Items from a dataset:
****************************************

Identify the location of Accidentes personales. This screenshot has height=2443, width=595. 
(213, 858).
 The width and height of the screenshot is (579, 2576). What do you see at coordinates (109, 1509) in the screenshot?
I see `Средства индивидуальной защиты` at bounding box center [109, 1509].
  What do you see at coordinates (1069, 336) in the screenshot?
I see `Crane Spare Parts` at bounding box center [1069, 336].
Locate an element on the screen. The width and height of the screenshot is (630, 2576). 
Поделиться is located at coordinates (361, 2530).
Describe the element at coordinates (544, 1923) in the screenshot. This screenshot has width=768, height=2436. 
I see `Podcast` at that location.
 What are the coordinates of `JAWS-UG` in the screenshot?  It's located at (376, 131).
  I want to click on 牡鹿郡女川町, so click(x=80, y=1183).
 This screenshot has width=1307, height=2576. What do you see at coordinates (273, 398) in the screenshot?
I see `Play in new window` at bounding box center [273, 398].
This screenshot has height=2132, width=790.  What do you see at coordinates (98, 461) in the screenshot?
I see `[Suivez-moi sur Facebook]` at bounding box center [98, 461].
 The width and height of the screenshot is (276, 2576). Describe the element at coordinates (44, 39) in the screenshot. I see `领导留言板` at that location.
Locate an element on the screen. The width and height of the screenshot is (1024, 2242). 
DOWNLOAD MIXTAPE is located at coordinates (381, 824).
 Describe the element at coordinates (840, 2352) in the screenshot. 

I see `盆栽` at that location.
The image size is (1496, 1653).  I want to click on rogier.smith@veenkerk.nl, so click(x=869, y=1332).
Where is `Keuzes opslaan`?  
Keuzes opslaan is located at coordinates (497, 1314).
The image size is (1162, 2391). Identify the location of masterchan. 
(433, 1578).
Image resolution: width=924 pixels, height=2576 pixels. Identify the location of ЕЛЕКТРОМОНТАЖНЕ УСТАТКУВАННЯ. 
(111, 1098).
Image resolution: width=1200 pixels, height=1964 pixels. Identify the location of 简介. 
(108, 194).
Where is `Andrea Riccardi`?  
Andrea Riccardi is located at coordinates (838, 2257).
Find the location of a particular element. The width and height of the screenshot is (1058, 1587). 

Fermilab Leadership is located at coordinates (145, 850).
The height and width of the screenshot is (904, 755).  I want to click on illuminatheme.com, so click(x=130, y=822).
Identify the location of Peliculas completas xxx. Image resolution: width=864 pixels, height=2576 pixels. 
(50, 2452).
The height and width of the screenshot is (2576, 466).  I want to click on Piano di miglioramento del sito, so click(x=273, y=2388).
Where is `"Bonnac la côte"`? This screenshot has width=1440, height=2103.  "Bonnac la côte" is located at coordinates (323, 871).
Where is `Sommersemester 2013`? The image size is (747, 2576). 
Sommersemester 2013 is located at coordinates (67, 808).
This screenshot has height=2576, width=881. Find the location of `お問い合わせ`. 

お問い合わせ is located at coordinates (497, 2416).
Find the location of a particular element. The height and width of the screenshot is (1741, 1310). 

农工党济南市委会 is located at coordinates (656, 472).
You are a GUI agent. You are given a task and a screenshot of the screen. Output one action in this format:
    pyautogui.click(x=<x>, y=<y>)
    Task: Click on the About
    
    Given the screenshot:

****************************************

* [Work instruction]
Return all of the entries exactly as they were supplied.

* [Output of the task]
Identify the location of Accidentes personales. This screenshot has height=2443, width=595. 
(213, 858).
 The width and height of the screenshot is (579, 2576). What do you see at coordinates (109, 1509) in the screenshot?
I see `Средства индивидуальной защиты` at bounding box center [109, 1509].
  What do you see at coordinates (1069, 336) in the screenshot?
I see `Crane Spare Parts` at bounding box center [1069, 336].
Locate an element on the screen. The width and height of the screenshot is (630, 2576). 
Поделиться is located at coordinates (361, 2530).
Describe the element at coordinates (544, 1923) in the screenshot. This screenshot has width=768, height=2436. 
I see `Podcast` at that location.
 What are the coordinates of `JAWS-UG` in the screenshot?  It's located at (376, 131).
  I want to click on 牡鹿郡女川町, so click(x=80, y=1183).
 This screenshot has width=1307, height=2576. What do you see at coordinates (273, 398) in the screenshot?
I see `Play in new window` at bounding box center [273, 398].
This screenshot has height=2132, width=790.  What do you see at coordinates (98, 461) in the screenshot?
I see `[Suivez-moi sur Facebook]` at bounding box center [98, 461].
 The width and height of the screenshot is (276, 2576). Describe the element at coordinates (44, 39) in the screenshot. I see `领导留言板` at that location.
Locate an element on the screen. The width and height of the screenshot is (1024, 2242). 
DOWNLOAD MIXTAPE is located at coordinates (381, 824).
 Describe the element at coordinates (840, 2352) in the screenshot. 

I see `盆栽` at that location.
The image size is (1496, 1653).  I want to click on rogier.smith@veenkerk.nl, so click(x=869, y=1332).
Where is `Keuzes opslaan`?  
Keuzes opslaan is located at coordinates (497, 1314).
The image size is (1162, 2391). Identify the location of masterchan. 
(433, 1578).
Image resolution: width=924 pixels, height=2576 pixels. Identify the location of ЕЛЕКТРОМОНТАЖНЕ УСТАТКУВАННЯ. 
(111, 1098).
Image resolution: width=1200 pixels, height=1964 pixels. Identify the location of 简介. 
(108, 194).
Where is `Andrea Riccardi`?  
Andrea Riccardi is located at coordinates (838, 2257).
Find the location of a particular element. The width and height of the screenshot is (1058, 1587). 

Fermilab Leadership is located at coordinates (145, 850).
The height and width of the screenshot is (904, 755).  I want to click on illuminatheme.com, so click(x=130, y=822).
Identify the location of Peliculas completas xxx. Image resolution: width=864 pixels, height=2576 pixels. 
(50, 2452).
The height and width of the screenshot is (2576, 466).  I want to click on Piano di miglioramento del sito, so click(x=273, y=2388).
Where is `"Bonnac la côte"`? This screenshot has width=1440, height=2103.  "Bonnac la côte" is located at coordinates (323, 871).
Where is `Sommersemester 2013`? The image size is (747, 2576). 
Sommersemester 2013 is located at coordinates (67, 808).
This screenshot has height=2576, width=881. Find the location of `お問い合わせ`. 

お問い合わせ is located at coordinates (497, 2416).
Find the location of a particular element. The height and width of the screenshot is (1741, 1310). 

农工党济南市委会 is located at coordinates (656, 472).
You are a GUI agent. You are given a task and a screenshot of the screen. Output one action in this format:
    pyautogui.click(x=<x>, y=<y>)
    Task: Click on the About
    
    Given the screenshot:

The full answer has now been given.